I teach 13-14 year olds, and this post straightens something up for me. The general theme that teachers harp on at my level is Respect. i.e. "Kevin, you are not showing respect to your peers by your talking..." etc. I've never been happy with that theme. I'm not sure why exactly. Maybe it's because it lends itself to passive aggression on the part of the teacher. Your post suggests a shift in thinking from Respect to Enquiry. If behaviour in the classroom opposes the climate of enquiry, then it has no place being there, and is a matter for discipline. Thus a range of behaviours, from purposeful derailing of discourse to simply arriving 'late, loud and laughing' can be addressed.
ReplyDeleteI agree. As with so many of the issues that interest me, I find myself drawn to the epistemological dimension rather than the sometimes more obvious ethical dimension. In this case, we're talking about the conditions under which inquiry is possible, as you rightly put it, not just the conditions under which people feel respected. I sometimes want to ask the students how they expect to be able to learn anything under the rhetorical conditions they seem to be proposing. It may be true, however, that that simply isn't the most pressing issue for them. They don't see the university as an organization of knowledge, but of power.
ReplyDeleteHmmm... I wonder what you think of even larger disruptions of "enquiry", e.g. https://en.wikipedia.org/wiki/2010_United_Kingdom_student_protests (towards which I was quite enthusiastic)?
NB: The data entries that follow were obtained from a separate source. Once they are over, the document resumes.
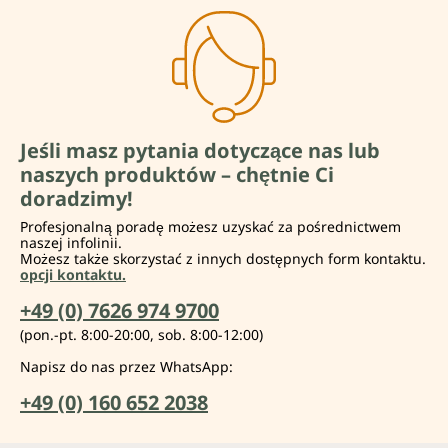
Jeśli masz pytania dotyczące nas lub
naszych produktów – chętnie Ci
doradzimy!
Profesjonalną poradę możesz uzyskać za pośrednictwem
naszej infolinii.
Możesz także skorzystać z innych dostępnych form kontaktu.
opcji kontaktu.
+49 (0) 7626 974 9700
(pon.-pt. 8:00-20:00, sob. 8:00-12:00)
Napisz do nas przez WhatsApp:
+49 (0) 160 652 2038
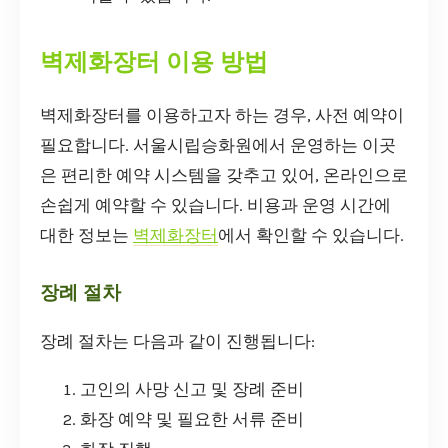
벽제화장터 이용 방법
벽제화장터를 이용하고자 하는 경우, 사전 예약이
필요합니다. 서울시립승화원에서 운영하는 이곳
은 편리한 예약 시스템을 갖추고 있어, 온라인으로
손쉽게 예약할 수 있습니다. 비용과 운영 시간에
대한 정보는
벽제화장터
에서 확인할 수 있습니다.
장례 절차
장례 절차는 다음과 같이 진행됩니다:
고인의 사망 신고 및 장례 준비
화장 예약 및 필요한 서류 준비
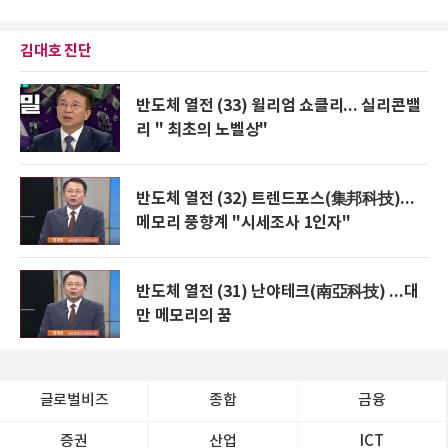
김대호 진단
반도체 열전 (33) 윌리엄 쇼클리... 실리콘밸
리 " 최초의 노벨상"
반도체 열전 (32) 트렌드포스(集邦科技)...
메모리 풍향계 "시세조사 1인자"
반도체 열전 (31) 난야테크(南亞科技) ...대
만 메모리의 꿈
글로벌비즈
종합
금융
증권
산업
ICT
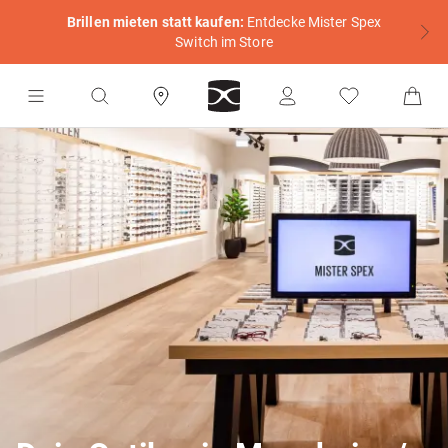
Brillen mieten statt kaufen:
Entdecke Mister Spex
Switch im Store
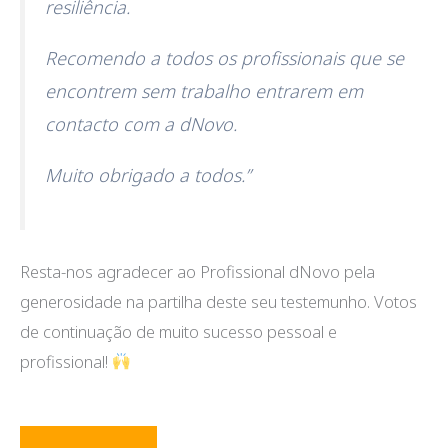
resiliência.
Recomendo a todos os profissionais que se
encontrem sem trabalho entrarem em
contacto com a dNovo.
Muito obrigado a todos.”
Resta-nos agradecer ao Profissional dNovo pela
generosidade na partilha deste seu testemunho. Votos
de continuação de muito sucesso pessoal e
profissional!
ReplyDeleteA nitty-gritty and somewhat irrelevant PS: Epistemologically, at it were, it also strikes me as wrong to interpret the Brown incident as evidence speaking in favour of the Plato-old-man-conservative "hypothesis" that "[w]hat students seem to lack these days is a sense of decorum..." It seems to me that the very protest was *deliberately aimed* at transgressing decorum - thereby actually displaying an acute (even if inverted) "sense of decorum". (Deliberately negating a norm – e.g. wearing excessive make-up as man or giving a toast at wedding before the groom but without being the toastmaster – requires intimate knowledge of the norms in question and even a “sense” of their “force”.)
I think there is something "transcendental" about my criticism. The institution of a lecture should have almost logical force. A lecture, of course, requires an audience, and the audience must observe decorum. If doesn't do this, it undermines the conditions of the possibility of the lecture, which means it is no longer an audience. What I'm suggesting is that the institution should be conceived of as bigger, and the conditions deeper, so that the protesters don't just undermine themselves as members of an audience (which you're right to say is their declared aim) but also as members of the university.
ReplyDeleteThink of the act of calling in a bomb threat or pulling the fire alarm (also tactics that are used in these sorts of protests). It can have the same effect, but are crimes because of the disruption of police and firefighters. We might say that the acts are more "cowardly" because they are anonymous. But the courage of the Brown protesters is not very impressive if no disciplinary actions are taken against them. I'm just asking them to put their enrollment where their mouths are.
In a certain sense, disruption of a lecture is a desperate act. It's that sense of desperation that I'm trying to formalize.